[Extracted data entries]
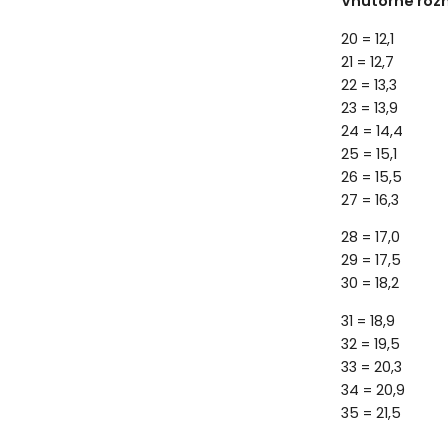
Vnútorné roz
20 = 12,1
21 = 12,7
22 = 13,3
23 = 13,9
24 = 14,4
25 = 15,1
26 = 15,5
27 = 16,3
28 = 17,0
29 = 17,5
30 = 18,2
31 = 18,9
32 = 19,5
33 = 20,3
34 = 20,9
35 = 21,5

*ASSIGNMENT*
Output every entry above exactly as written, but omit the pictures.

*OUTPUT FOR THIS TASK*
Vnútorné roz
20 = 12,1
21 = 12,7
22 = 13,3
23 = 13,9
24 = 14,4
25 = 15,1
26 = 15,5
27 = 16,3
28 = 17,0
29 = 17,5
30 = 18,2
31 = 18,9
32 = 19,5
33 = 20,3
34 = 20,9
35 = 21,5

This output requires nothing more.